▶ The data
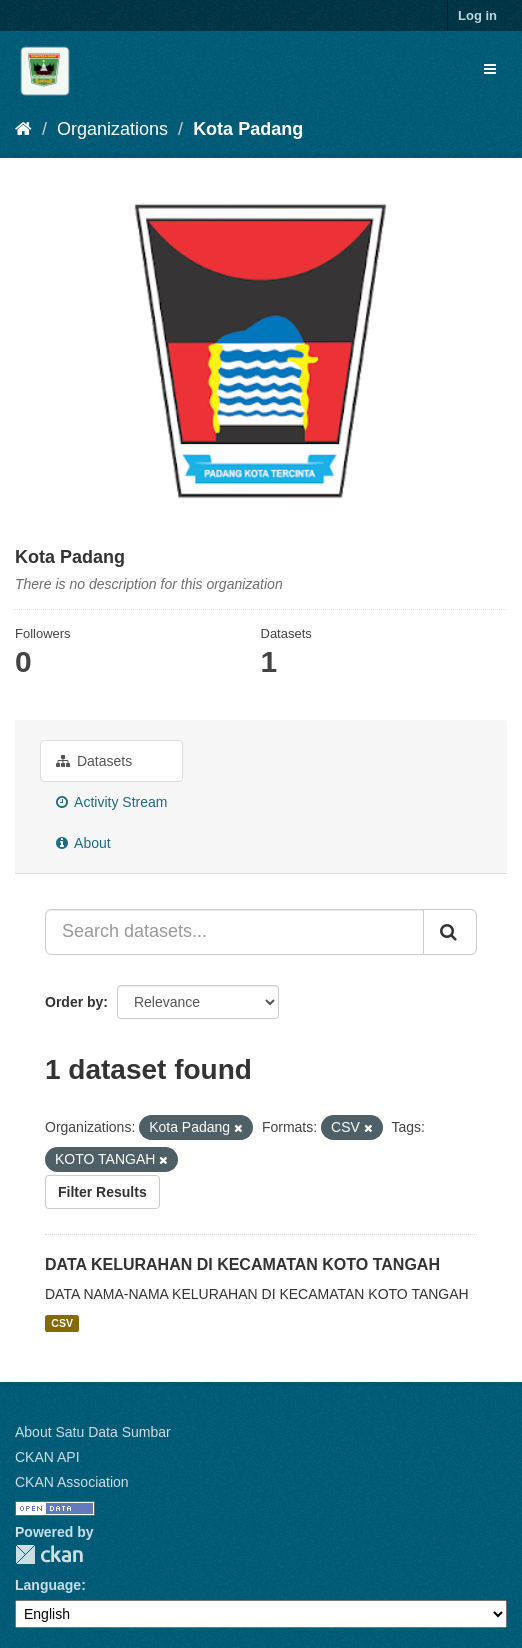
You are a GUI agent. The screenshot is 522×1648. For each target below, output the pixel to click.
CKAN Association (72, 1482)
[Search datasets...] (234, 932)
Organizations (112, 129)
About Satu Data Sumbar (93, 1432)
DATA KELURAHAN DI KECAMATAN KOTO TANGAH (242, 1264)
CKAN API (47, 1457)
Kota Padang (248, 129)
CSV (62, 1323)
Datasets (94, 761)
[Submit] (450, 932)
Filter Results (102, 1192)
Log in (477, 15)
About (83, 843)
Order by (74, 1002)
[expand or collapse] (490, 69)
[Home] (23, 129)
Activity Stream (111, 802)
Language (48, 1585)
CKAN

▶ Task instructions
Return exactly the lines from the one containing "About Satu Data Sumbar (93, 1432)" to the last line of the data, and nothing more.

▶ Solution to this exercise
About Satu Data Sumbar (93, 1432)
DATA KELURAHAN DI KECAMATAN KOTO TANGAH (242, 1264)
CKAN API (47, 1457)
Kota Padang (248, 129)
CSV (62, 1323)
Datasets (94, 761)
[Submit] (450, 932)
Filter Results (102, 1192)
Log in (477, 15)
About (83, 843)
Order by (74, 1002)
[expand or collapse] (490, 69)
[Home] (23, 129)
Activity Stream (111, 802)
Language (48, 1585)
CKAN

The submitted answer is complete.